As we have seen, when the causal direction is correct, we could learn an independent and modular piece of knowledge called mechanism, which we can apply under different conditions to transform causes into effects.

So when things like Covariate shift happen, it becomes just a matter of a different input distribution to our invariant mechanism. But, if we have learned the anti-causal conditional probability, let’s say \(P(Cause \mid Effect)\), then a covariate shift (\(P(Effect)\) change) is going to also change the supposedly invariant mechanism.

And a covariate shift is something ubiquitous in real-world applications.

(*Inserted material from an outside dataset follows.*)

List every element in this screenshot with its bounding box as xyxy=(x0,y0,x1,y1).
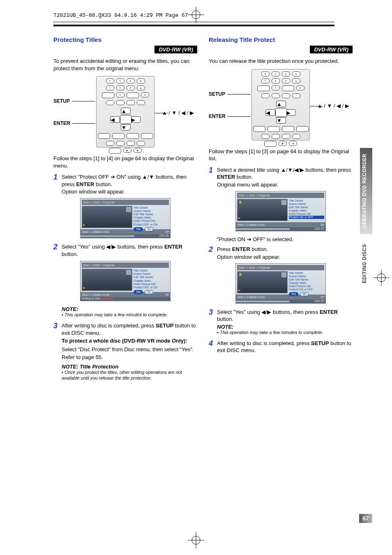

It doesn’t mean though all causal mechanisms are fixed. They still can be non-stationary, depending on the application. Our notion of physics agrees with stationary rules for the universe, but we could have causal relationships like years of work experience and wage. When the conditional probability changes, then it’s a concept drift. Though there’s little to do in this case, we’re surely in a better place if we have learned the right causal conditional probability than the anti-causal.

Conclusion

The Principle of Independent Mechanism offers a set of intuitive assumptions we can find evidence in actual cases. Suppose there’s such robust decomposition of joint probabilities into independent mechanisms that would be invariant to environment changes, interventions, and previous policies. In that case, it becomes then attractive to explore such benefits in Machine Learning models, whose generalization power suffers under environment changes and dataset shifts. We’ll see how this principle is leveraged in Machine Learning in the following posts.

References

Peters, J., Janzing, D., & Schlkopf, B., Elements of causal inference: foundations and learning algorithms (2017), : The MIT Press. ↩
Mooij, J. M., Peters, J., Janzing, D., Zscheischler, J., & Scholkopf, Bernhard, Distinguishing cause from effect using observational data: methods and benchmarks, The Journal of Machine Learning Research, 17(1), 1103–1204 (2016). ↩
Arjovsky, M., Bottou, L., Gulrajani, I., & Lopez-Paz, D., Invariant Risk Minimization ↩
Goyal, A., & Bengio, Y., Inductive biases for deep learning of higher-level cognition, arXiv preprint arXiv:2011.15091, (), (2020). ↩
Goyal, A., Lamb, A., Hoffmann, J., Sodhani, S., Levine, S., Bengio, Y., & Scholkopf, Bernhard, Recurrent independent mechanisms, arXiv preprint arXiv:1909.10893, (), (2019). ↩
Bengio, Y., Deleu, T., Rahaman, N., Ke, R., Lachapelle, Sebastien, Bilaniuk, O., Goyal, A., A meta-transfer objective for learning to disentangle causal mechanisms, arXiv preprint arXiv:1901.10912, (), (2019). ↩

Moneda, Luis, "An introduction to Independent Causal Mechanisms", Blogpost at lgmoneda.github.io, (2021).